───── Excerpted data ─────

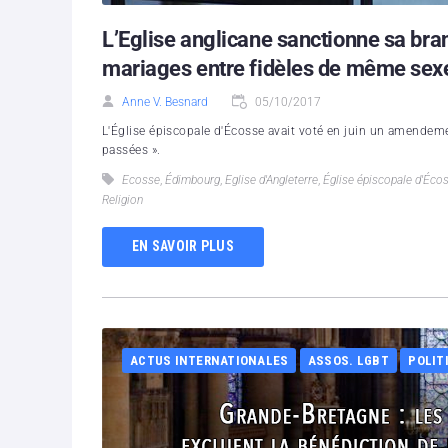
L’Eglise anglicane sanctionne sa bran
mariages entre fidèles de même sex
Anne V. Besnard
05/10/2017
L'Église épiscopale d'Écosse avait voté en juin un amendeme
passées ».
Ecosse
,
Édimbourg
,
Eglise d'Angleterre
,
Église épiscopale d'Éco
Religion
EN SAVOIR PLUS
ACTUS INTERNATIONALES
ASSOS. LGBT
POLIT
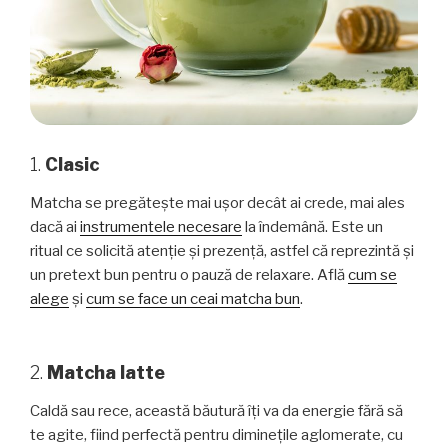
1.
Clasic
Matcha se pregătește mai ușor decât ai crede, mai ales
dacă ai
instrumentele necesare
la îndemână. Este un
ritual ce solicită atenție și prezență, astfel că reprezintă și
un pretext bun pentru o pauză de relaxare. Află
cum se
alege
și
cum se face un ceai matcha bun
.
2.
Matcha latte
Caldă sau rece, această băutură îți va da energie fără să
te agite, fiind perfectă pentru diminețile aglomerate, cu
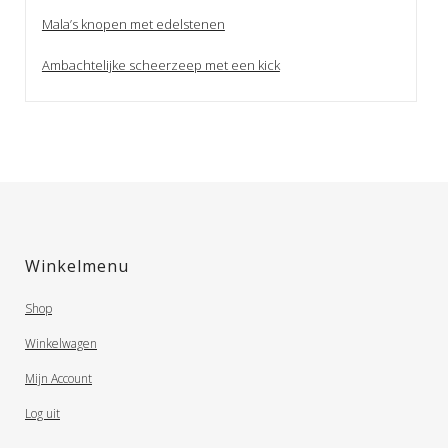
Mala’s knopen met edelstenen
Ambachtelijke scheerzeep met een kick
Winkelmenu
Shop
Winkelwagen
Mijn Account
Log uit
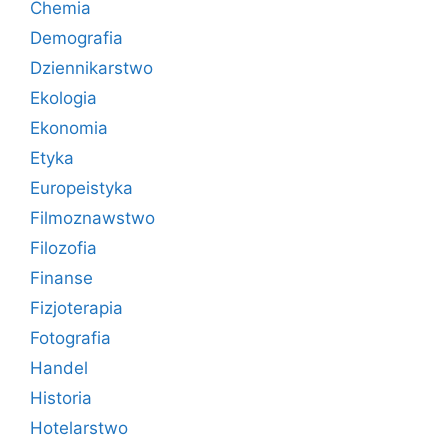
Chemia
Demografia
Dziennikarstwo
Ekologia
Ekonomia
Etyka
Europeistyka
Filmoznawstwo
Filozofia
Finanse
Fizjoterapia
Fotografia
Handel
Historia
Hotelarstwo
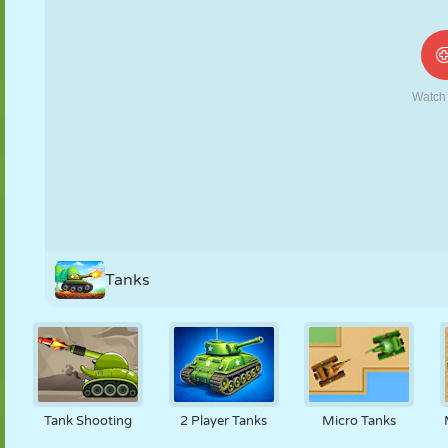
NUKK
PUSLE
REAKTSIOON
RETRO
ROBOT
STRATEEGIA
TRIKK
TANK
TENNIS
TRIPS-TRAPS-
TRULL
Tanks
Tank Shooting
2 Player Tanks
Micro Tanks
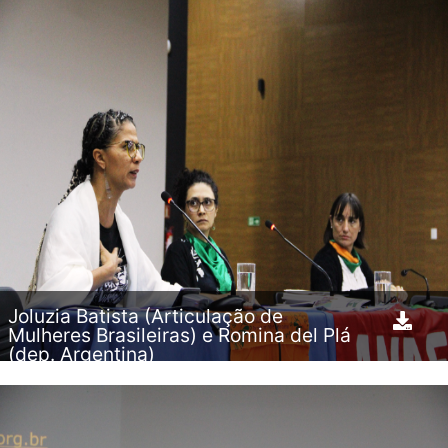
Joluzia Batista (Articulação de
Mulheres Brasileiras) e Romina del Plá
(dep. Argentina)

─────

(Your task) Exact copy, pictures excluded: repeat the lines from the top of the material through the line with "Joluzia Batista (Articulação de".

(Answer for this exercise)
L’Eglise anglicane sanctionne sa bran
mariages entre fidèles de même sex
Anne V. Besnard
05/10/2017
L'Église épiscopale d'Écosse avait voté en juin un amendeme
passées ».
Ecosse
,
Édimbourg
,
Eglise d'Angleterre
,
Église épiscopale d'Éco
Religion
EN SAVOIR PLUS
ACTUS INTERNATIONALES
ASSOS. LGBT
POLIT
1.
Clasic
Matcha se pregătește mai ușor decât ai crede, mai ales
dacă ai
instrumentele necesare
la îndemână. Este un
ritual ce solicită atenție și prezență, astfel că reprezintă și
un pretext bun pentru o pauză de relaxare. Află
cum se
alege
și
cum se face un ceai matcha bun
.
2.
Matcha latte
Caldă sau rece, această băutură îți va da energie fără să
te agite, fiind perfectă pentru diminețile aglomerate, cu
Mala’s knopen met edelstenen
Ambachtelijke scheerzeep met een kick
Winkelmenu
Shop
Winkelwagen
Mijn Account
Log uit
Chemia
Demografia
Dziennikarstwo
Ekologia
Ekonomia
Etyka
Europeistyka
Filmoznawstwo
Filozofia
Finanse
Fizjoterapia
Fotografia
Handel
Historia
Hotelarstwo
NUKK
PUSLE
REAKTSIOON
RETRO
ROBOT
STRATEEGIA
TRIKK
TANK
TENNIS
TRIPS-TRAPS-
TRULL
Tanks
Tank Shooting
2 Player Tanks
Micro Tanks
Joluzia Batista (Articulação de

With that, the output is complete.